Subrogation is a concept that's well-known in insurance and legal circles but sometimes not by the customers they represent. Even if it sounds complicated, it would be to your advantage to know the steps of the process. The more you know about it, the more likely an insurance lawsuit will work out in your favor.
Any insurance policy you have is a commitment that, if something bad occurs, the company that covers the policy will make good in one way or another in a timely manner. If your vehicle is rear-ended, insurance adjusters (and the courts, when necessary) decide who was at fault and that party's insurance pays out.
But since determining who is financially accountable for services or repairs is usually a heavily involved affair – and time spent waiting often increases the damage to the victim – insurance firms often opt to pay up front and assign blame afterward. They then need a path to regain the costs if, once the situation is fully assessed, they weren't in charge of the payout.
Let's Look at an Example
You head to the emergency room with a sliced-open finger. You hand the receptionist your health insurance card and he writes down your plan information. You get taken care of and your insurer gets an invoice for the services. But on the following afternoon, when you clock in at your workplace – where the accident happened – you are given workers compensation paperwork to fill out. Your workers comp policy is in fact responsible for the costs, not your health insurance company. It has a vested interest in getting that money back in some way.
How Subrogation Works
This is where subrogation comes in. It is the process that an insurance company uses to claim reimbursement when it pays out a claim that turned out not to be its responsibility. Some insurance firms have in-house property damage lawyers and personal injury attorneys, or a department dedicated to subrogation; others contract with a law firm. Usually, only you can sue for damages done to your self or property. But under subrogation law, your insurer is extended some of your rights for having taken care of the damages. It can go after the money originally due to you, because it has covered the amount already.
Why Should I Care?
For starters, if you have a deductible, it wasn't just your insurer that had to pay. In a $10,000 accident with a $1,000 deductible, you lost some money too – to be precise, $1,000. If your insurer is unconcerned with pursuing subrogation even when it is entitled, it might opt to recover its costs by increasing your premiums. On the other hand, if it knows which cases it is owed and pursues them aggressively, it is acting both in its own interests and in yours. If all is recovered, you will get your full deductible back. If it recovers half (for instance, in a case where you are found one-half to blame), you'll typically get $500 back, based on the laws in most states.
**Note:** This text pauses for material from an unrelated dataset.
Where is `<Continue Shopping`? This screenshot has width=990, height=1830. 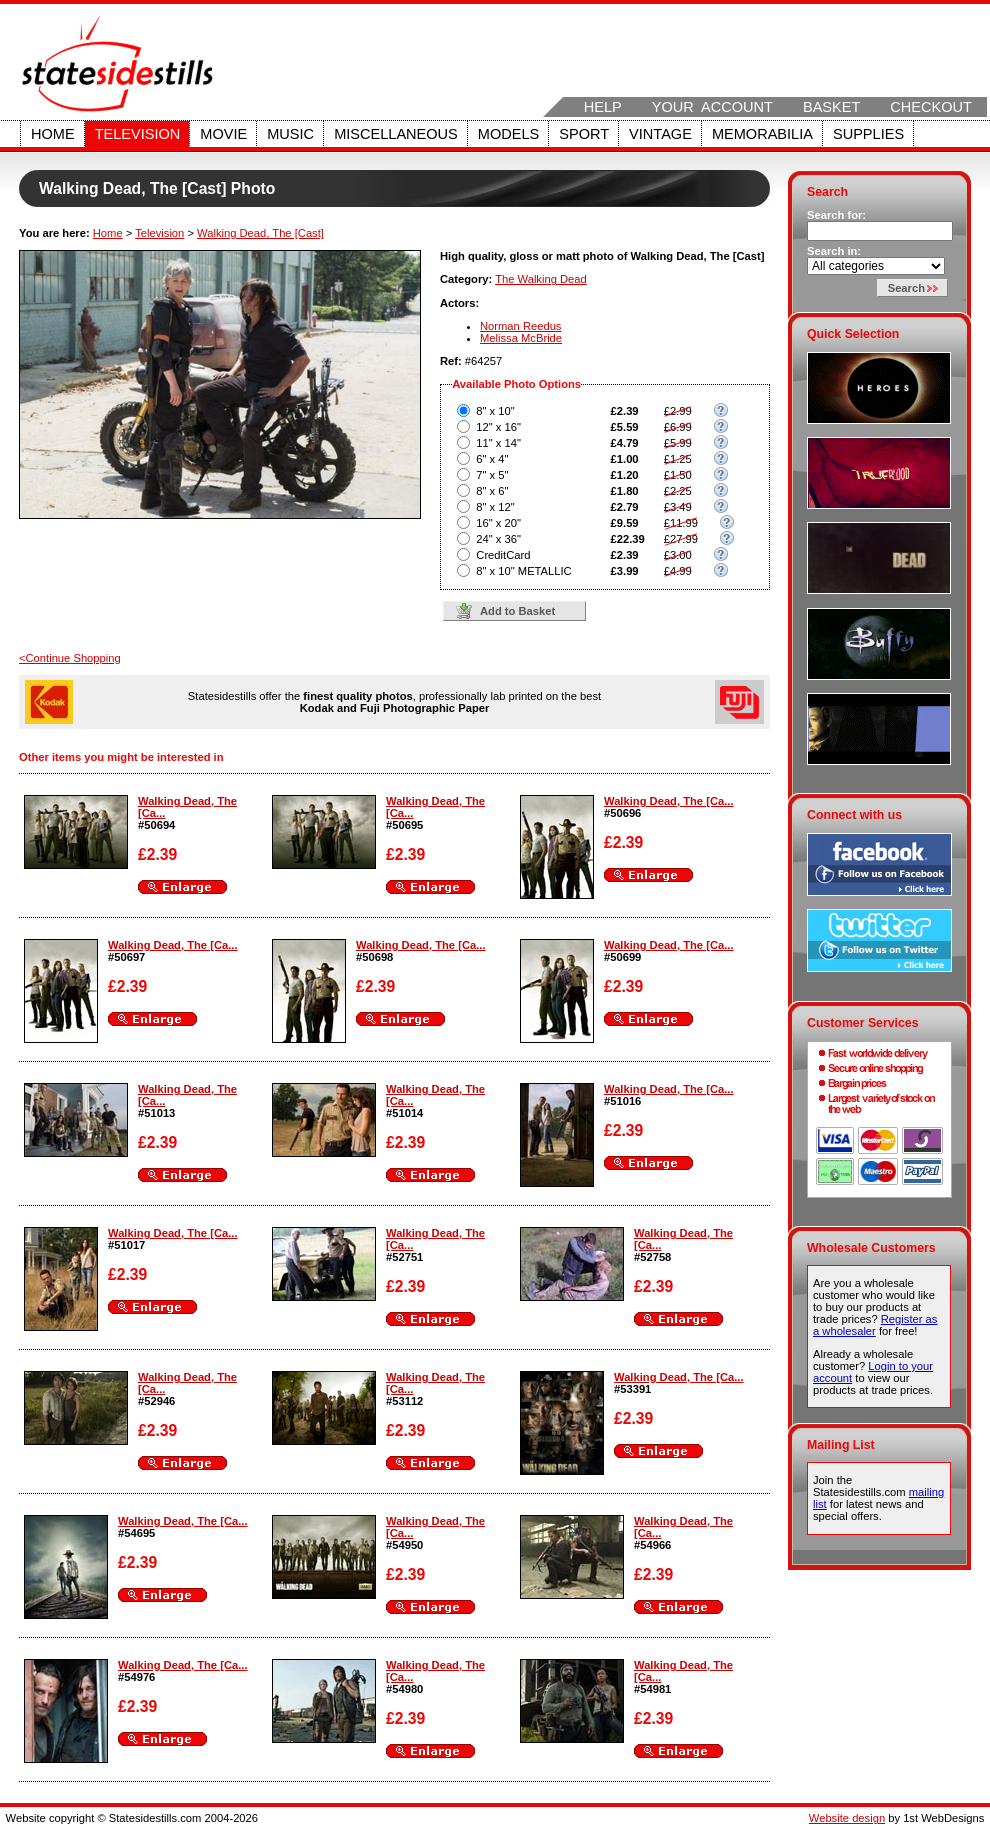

Additionally, if the total loss of an accident is more than your maximum coverage amount, you could be in for a stiff bill. If your insurance company or its property damage lawyers, such as best attorney 23294, successfully press a subrogation case, it will recover your expenses as well as its own.
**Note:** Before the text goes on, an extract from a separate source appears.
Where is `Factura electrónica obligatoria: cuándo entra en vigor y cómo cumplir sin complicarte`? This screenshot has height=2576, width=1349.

All insurance companies are not created equal. When comparing, it's worth measuring the reputations of competing firms to evaluate whether they pursue winnable subrogation claims; if they resolve those claims without delay; if they keep their customers informed as the case proceeds; and if they then process successfully won reimbursements quickly so that you can get your funding back and move on with your life. If, on the other hand, an insurer has a reputation of honoring claims that aren't its responsibility and then protecting its profit margin by raising your premiums, even attractive rates won't outweigh the eventual headache.